Apply a scaling policy - Amazon SageMaker
Services or capabilities described in Amazon Web Services documentation might vary by Region. To see the differences applicable to the China Regions, see Getting Started with Amazon Web Services in China (PDF).

Apply a scaling policy

After you register your model and define a scaling policy, apply the scaling policy to the registered model. This section shows how to apply a scaling policy using the the Amazon Command Line Interface (Amazon CLI) or the Application Auto Scaling API.

Apply a target tracking scaling policy (Amazon CLI)

To apply a scaling policy to your model, use the put-scaling-policy Amazon CLI command with the following parameters:

  • --policy-name—The name of the scaling policy.

  • --policy-type—Set this value to TargetTrackingScaling.

  • --resource-id—The resource identifier for the variant.

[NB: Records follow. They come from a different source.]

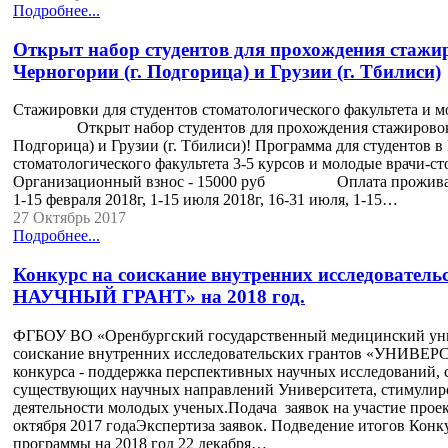
Подробнее...
Открыт набор студентов для прохождения стажи
Черногории (г. Подгорица) и Грузии (г. Тбилиси)
Стажировки для студентов стоматологического факультета и м
Открыт набор студентов для прохождения стажировок в 
Подгорица) и Грузии (г. Тбилиси)! Программа для студе
стоматологического факультета 3-5 курсов и молоды
Организационный взнос - 15000 руб Оплата прожива
1-15 февраля 2018г, 1-15 июля 2018г, 16-31 июля, 1-15…
27 Октябрь 2017
Подробнее...
Конкурс на соискание внутренних исследова
НАУЧНЫЙ ГРАНТ» на 2018 год.
ФГБОУ ВО «Оренбургский государственный медицинский унив
соискание внутренних исследовательских грантов «УНИВ
конкурса - поддержка перспективных научных исследований, 
существующих научных направлений Университета, стимулир
деятельности молодых ученых.Подача заявок на участие проек
октября 2017 годаЭкспертиза заявок. Подведение итогов Конк
программы на 2018 год 22 декабря…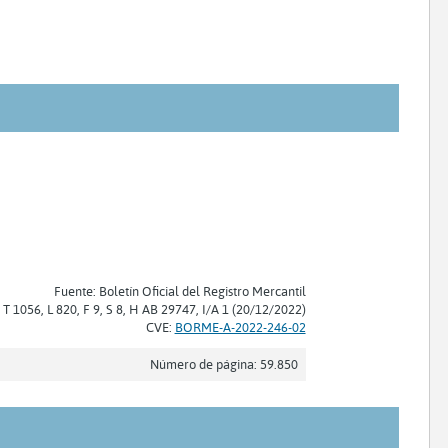
Fuente: Boletín Oficial del Registro Mercantil
: T 1056, L 820, F 9, S 8, H AB 29747, I/A 1 (20/12/2022)
CVE:
BORME-A-2022-246-02
Número de página: 59.850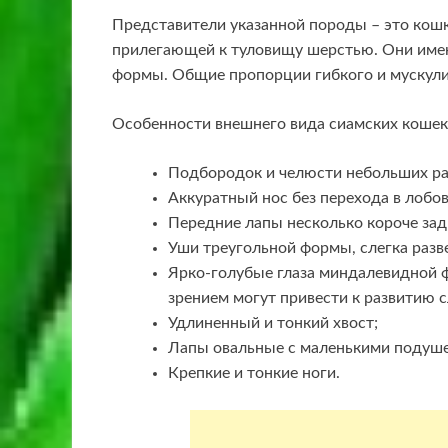
Представители указанной породы – это кошк
прилегающей к туловищу шерстью. Они имею
формы. Общие пропорции гибкого и мускули
Особенности внешнего вида сиамских кошек
Подбородок и челюсти небольших ра
Аккуратный нос без перехода в лобов
Передние лапы несколько короче зад
Уши треугольной формы, слегка разв
Ярко-голубые глаза миндалевидной 
зрением могут привести к развитию 
Удлиненный и тонкий хвост;
Лапы овальные с маленькими подуш
Крепкие и тонкие ноги.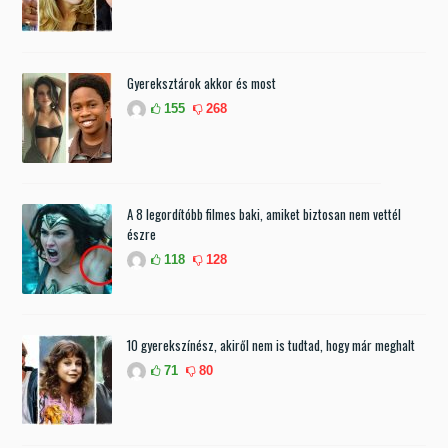
Gyereksztárok akkor és most
155
268
A 8 legordítóbb filmes baki, amiket biztosan nem vettél
észre
118
128
10 gyerekszínész, akiről nem is tudtad, hogy már meghalt
71
80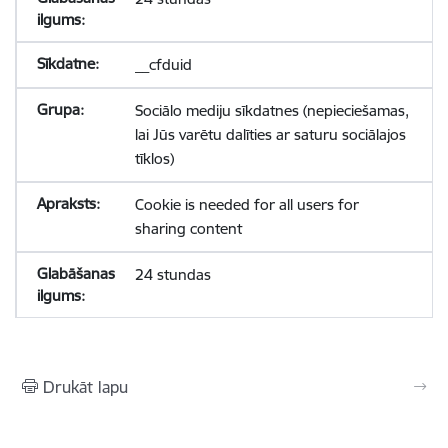
__cfduid
Sociālo mediju sīkdatnes (nepieciešamas,
lai Jūs varētu dalīties ar saturu sociālajos
tīklos)
Cookie is needed for all users for
sharing content
24 stundas
Drukāt lapu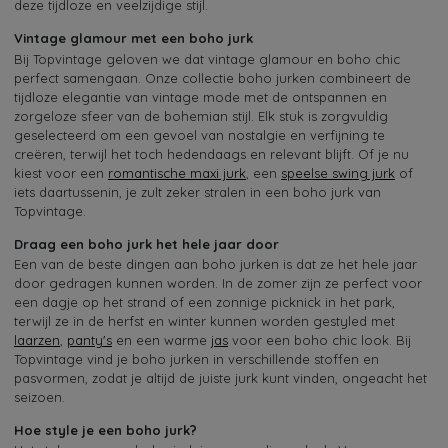
deze tijdloze en veelzijdige stijl.
Vintage glamour met een boho jurk
Bij Topvintage geloven we dat vintage glamour en boho chic
perfect samengaan. Onze collectie boho jurken combineert de
tijdloze elegantie van vintage mode met de ontspannen en
zorgeloze sfeer van de bohemian stijl. Elk stuk is zorgvuldig
geselecteerd om een gevoel van nostalgie en verfijning te
creëren, terwijl het toch hedendaags en relevant blijft. Of je nu
kiest voor een
romantische maxi jurk
, een
speelse swing jurk
of
iets daartussenin, je zult zeker stralen in een boho jurk van
Topvintage.
Draag een boho jurk het hele jaar door
Een van de beste dingen aan boho jurken is dat ze het hele jaar
door gedragen kunnen worden. In de zomer zijn ze perfect voor
een dagje op het strand of een zonnige picknick in het park,
terwijl ze in de herfst en winter kunnen worden gestyled met
laarzen
,
panty's
en een warme
jas
voor een boho chic look. Bij
Topvintage vind je boho jurken in verschillende stoffen en
pasvormen, zodat je altijd de juiste jurk kunt vinden, ongeacht het
seizoen.
Hoe style je een boho jurk?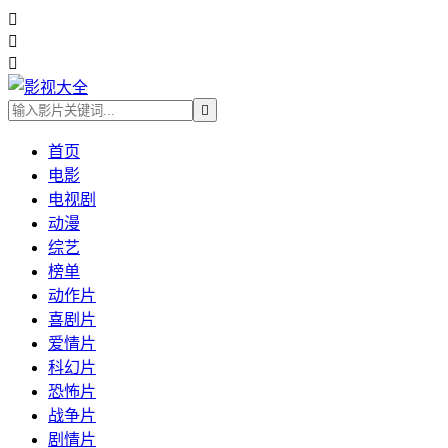




首页
电影
电视剧
动漫
综艺
榜单
动作片
喜剧片
爱情片
科幻片
恐怖片
战争片
剧情片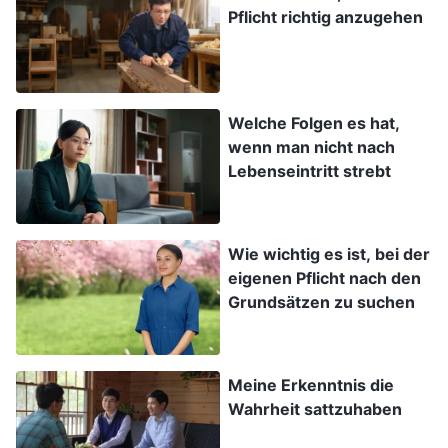
Pflicht richtig anzugehen
höheren Status und einen höheren Rang als ich
und wurden von anderen geschätzt, während
ich nur eine unbedeutende körperliche Pflicht tat
Welche Folgen es hat,
und ihnen unterlegen war. Dieser krasse
wenn man nicht nach
Gegensatz zerriss mir das Herz, und der
Lebenseintritt strebt
Schmerz war unbeschreiblich. Nach der
Versammlung ging die Verantwortliche eilig,
ohne zu fragen, wie mein Zustand in letzter Zeit
Wie wichtig es ist, bei der
eigenen Pflicht nach den
gewesen war. Ich wusste, dass sie mit ihrer
Grundsätzen zu suchen
Arbeit beschäftigt war, also war es normal, dass
sie nicht fragte, aber innerlich fühlte ich mich
trotzdem ziemlich niedergeschlagen. Ich dachte
Meine Erkenntnis die
Wahrheit sattzuhaben
daran, wie sich früher, als ich meine Pflicht im
Textbereich tat, die Verantwortliche von Zeit zu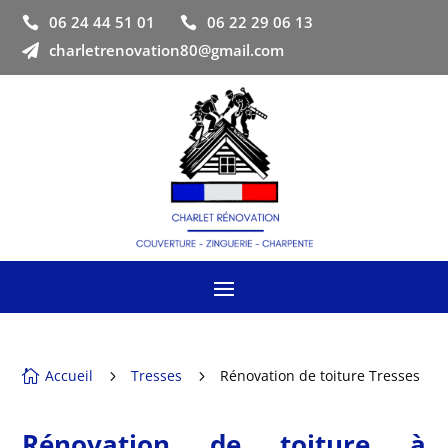
06 24 44 51 01
06 22 29 06 13


charletrenovation80@gmail.com

Accueil
Tresses
Rénovation de toiture Tresses

5
5
Rénovation de toiture à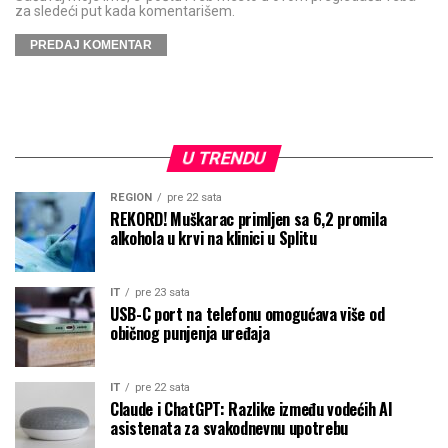
za sledeći put kada komentarišem.
U TRENDU
REGION
pre 22 sata
REKORD! Muškarac primljen sa 6,2 promila
alkohola u krvi na klinici u Splitu
IT
pre 23 sata
USB-C port na telefonu omogućava više od
običnog punjenja uređaja
IT
pre 22 sata
Claude i ChatGPT: Razlike između vodećih AI
asistenata za svakodnevnu upotrebu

For this parameter, the resource type is endpoint and the unique identifier is the name of the variant. For example, endpoint/my-endpoint/variant/my-variant.

  • --service-namespace—Set this value to sagemaker.

  • --scalable-dimension—Set this value to sagemaker:variant:DesiredInstanceCount.

  • --target-tracking-scaling-policy-configuration—The target-tracking scaling policy configuration to use for the model.

The following example applies a target tracking scaling policy named my-scaling-policy to a variant named my-variant, running on the my-endpoint endpoint. For the --target-tracking-scaling-policy-configuration option, specify the config.json file that you created previously.

aws application-autoscaling put-scaling-policy \ --policy-name my-scaling-policy \ --policy-type TargetTrackingScaling \ --resource-id endpoint/my-endpoint/variant/my-variant \ --service-namespace sagemaker \ --scalable-dimension sagemaker:variant:DesiredInstanceCount \ --target-tracking-scaling-policy-configuration file://config.json

Apply a scaling policy (Application Auto Scaling API)

To apply a scaling policy to a variant with the Application Auto Scaling API, use the PutScalingPolicy Application Auto Scaling API action with the following parameters:

  • PolicyName—The name of the scaling policy.

  • ServiceNamespace—Set this value to sagemaker.

  • ResourceID—The resource identifier for the variant. For this parameter, the resource type is endpoint and the unique identifier is the name of the variant. For example, endpoint/my-endpoint/variant/my-variant.

  • ScalableDimension—Set this value to sagemaker:variant:DesiredInstanceCount.

  • PolicyType—Set this value to TargetTrackingScaling.

  • TargetTrackingScalingPolicyConfiguration—The target-tracking scaling policy configuration to use for the variant.

The following example applies a target tracking scaling policy named my-scaling-policy to a variant named my-variant, running on the my-endpoint endpoint. The policy configuration keeps the average invocations per instance at 70.

POST / HTTP/1.1 Host: application-autoscaling.us-east-2.amazonaws.com Accept-Encoding: identity X-Amz-Target: AnyScaleFrontendService. X-Amz-Date: 20230506T182145Z User-Agent: aws-cli/2.0.0 Python/3.7.5 Windows/10 botocore/2.0.0dev4 Content-Type: application/x-amz-json-1.1 Authorization: AUTHPARAMS { "PolicyName": "my-scaling-policy", "ServiceNamespace": "sagemaker", "ResourceId": "endpoint/my-endpoint/variant/my-variant", "ScalableDimension": "sagemaker:variant:DesiredInstanceCount", "PolicyType": "TargetTrackingScaling", "TargetTrackingScalingPolicyConfiguration": { "TargetValue": 70.0, "PredefinedMetricSpecification": { "PredefinedMetricType": "SageMakerVariantInvocationsPerInstance" } } }